- _Instructions for the task_:
Omit every image, and transcribe the remaining entries exactly as given.

- _Saved data entries_:
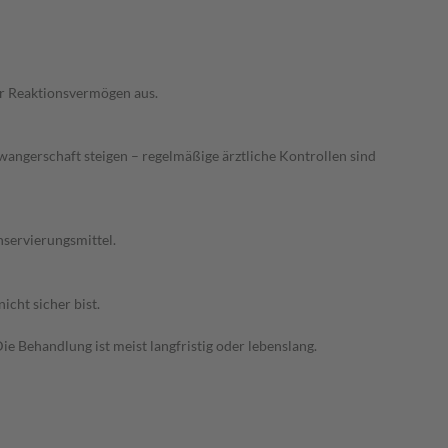
er Reaktionsvermögen aus.
gerschaft steigen – regelmäßige ärztliche Kontrollen sind
nservierungsmittel.
cht sicher bist.
ie Behandlung ist meist langfristig oder lebenslang.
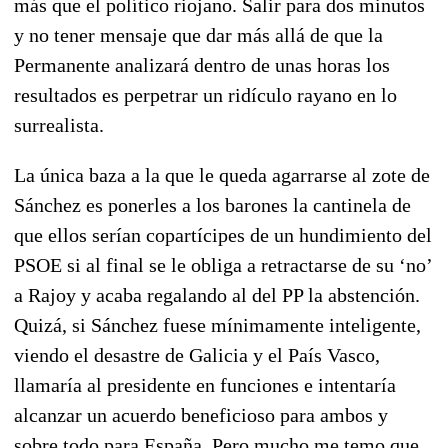
más que el político riojano. Salir para dos minutos
y no tener mensaje que dar más allá de que la
Permanente analizará dentro de unas horas los
resultados es perpetrar un ridículo rayano en lo
surrealista.
La única baza a la que le queda agarrarse al zote de
Sánchez es ponerles a los barones la cantinela de
que ellos serían copartícipes de un hundimiento del
PSOE si al final se le obliga a retractarse de su ‘no’
a Rajoy y acaba regalando al del PP la abstención.
Quizá, si Sánchez fuese mínimamente inteligente,
viendo el desastre de Galicia y el País Vasco,
llamaría al presidente en funciones e intentaría
alcanzar un acuerdo beneficioso para ambos y
sobre todo para España. Pero mucho me temo que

- _Written response_:
er Reaktionsvermögen aus.
gerschaft steigen – regelmäßige ärztliche Kontrollen sind
nservierungsmittel.
cht sicher bist.
ie Behandlung ist meist langfristig oder lebenslang.
más que el político riojano. Salir para dos minutos
y no tener mensaje que dar más allá de que la
Permanente analizará dentro de unas horas los
resultados es perpetrar un ridículo rayano en lo
surrealista.
La única baza a la que le queda agarrarse al zote de
Sánchez es ponerles a los barones la cantinela de
que ellos serían copartícipes de un hundimiento del
PSOE si al final se le obliga a retractarse de su ‘no’
a Rajoy y acaba regalando al del PP la abstención.
Quizá, si Sánchez fuese mínimamente inteligente,
viendo el desastre de Galicia y el País Vasco,
llamaría al presidente en funciones e intentaría
alcanzar un acuerdo beneficioso para ambos y
sobre todo para España. Pero mucho me temo que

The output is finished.